::: INPUT DATA :::

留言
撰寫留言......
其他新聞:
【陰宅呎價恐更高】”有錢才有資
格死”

:::
::: INPUT DATA :::

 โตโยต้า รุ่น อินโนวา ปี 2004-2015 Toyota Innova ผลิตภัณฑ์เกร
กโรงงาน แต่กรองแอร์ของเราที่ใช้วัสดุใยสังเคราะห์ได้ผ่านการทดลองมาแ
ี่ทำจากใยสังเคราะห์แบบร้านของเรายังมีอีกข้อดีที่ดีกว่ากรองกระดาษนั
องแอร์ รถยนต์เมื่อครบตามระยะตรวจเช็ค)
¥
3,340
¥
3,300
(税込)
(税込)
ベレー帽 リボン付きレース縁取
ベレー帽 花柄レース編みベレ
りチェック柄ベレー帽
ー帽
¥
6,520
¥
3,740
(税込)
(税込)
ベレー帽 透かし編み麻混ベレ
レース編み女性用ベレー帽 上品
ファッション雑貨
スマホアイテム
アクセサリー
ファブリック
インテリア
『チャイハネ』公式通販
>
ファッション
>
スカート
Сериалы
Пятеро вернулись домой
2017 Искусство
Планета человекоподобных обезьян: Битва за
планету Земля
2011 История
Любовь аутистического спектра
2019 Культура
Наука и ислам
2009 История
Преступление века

:::

## WHAT NEEDS TO BE DONE
Begin at the line above that has "2019 Культура" and stop after the line that has "Преступление века", copying each line exactly and adding nothing else.

## WRITTEN RESPONSE
2019 Культура
Наука и ислам
2009 История
Преступление века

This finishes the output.